Task description>
Your answer should repeat every line of the records below in which the word "biella" appears.

Records shown>
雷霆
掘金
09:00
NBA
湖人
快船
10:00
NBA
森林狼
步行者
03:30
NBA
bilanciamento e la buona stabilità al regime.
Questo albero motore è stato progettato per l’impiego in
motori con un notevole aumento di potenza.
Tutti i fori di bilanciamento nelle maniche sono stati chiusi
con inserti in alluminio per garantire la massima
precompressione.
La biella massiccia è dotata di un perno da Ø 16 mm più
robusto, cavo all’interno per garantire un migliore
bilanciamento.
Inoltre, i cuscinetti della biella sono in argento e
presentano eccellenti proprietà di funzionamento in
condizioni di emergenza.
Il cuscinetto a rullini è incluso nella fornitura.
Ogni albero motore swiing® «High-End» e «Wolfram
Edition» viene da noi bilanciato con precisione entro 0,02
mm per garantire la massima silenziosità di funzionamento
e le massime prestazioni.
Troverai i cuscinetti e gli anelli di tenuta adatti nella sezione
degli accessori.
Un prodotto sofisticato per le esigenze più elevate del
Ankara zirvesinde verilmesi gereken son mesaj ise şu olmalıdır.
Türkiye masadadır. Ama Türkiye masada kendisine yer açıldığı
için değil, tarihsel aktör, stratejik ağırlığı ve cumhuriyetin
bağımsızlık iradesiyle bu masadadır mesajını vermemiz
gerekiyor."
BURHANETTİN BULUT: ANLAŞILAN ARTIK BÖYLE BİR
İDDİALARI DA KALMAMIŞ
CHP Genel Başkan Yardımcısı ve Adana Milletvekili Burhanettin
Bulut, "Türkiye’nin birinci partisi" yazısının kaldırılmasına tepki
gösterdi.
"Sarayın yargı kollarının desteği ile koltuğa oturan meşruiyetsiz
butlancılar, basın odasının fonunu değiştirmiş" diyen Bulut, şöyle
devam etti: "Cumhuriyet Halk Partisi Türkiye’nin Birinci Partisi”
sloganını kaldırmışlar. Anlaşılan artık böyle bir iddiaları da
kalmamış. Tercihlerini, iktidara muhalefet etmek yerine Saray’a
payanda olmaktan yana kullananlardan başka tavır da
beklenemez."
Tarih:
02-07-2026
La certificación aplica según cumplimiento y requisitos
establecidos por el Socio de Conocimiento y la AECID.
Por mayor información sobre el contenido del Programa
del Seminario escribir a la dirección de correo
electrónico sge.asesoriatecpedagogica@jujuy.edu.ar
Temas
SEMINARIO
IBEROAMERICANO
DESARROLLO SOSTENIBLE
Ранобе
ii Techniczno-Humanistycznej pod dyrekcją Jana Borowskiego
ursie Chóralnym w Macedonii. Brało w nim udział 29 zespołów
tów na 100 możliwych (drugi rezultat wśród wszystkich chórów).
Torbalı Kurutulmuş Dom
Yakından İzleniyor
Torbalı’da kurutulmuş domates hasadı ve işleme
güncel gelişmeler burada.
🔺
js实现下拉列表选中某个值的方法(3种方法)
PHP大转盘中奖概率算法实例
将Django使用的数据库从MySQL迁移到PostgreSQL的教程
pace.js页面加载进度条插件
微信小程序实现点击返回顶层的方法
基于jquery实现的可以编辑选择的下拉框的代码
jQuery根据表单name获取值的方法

Task solution>
La biella massiccia è dotata di un perno da Ø 16 mm più
Inoltre, i cuscinetti della biella sono in argento e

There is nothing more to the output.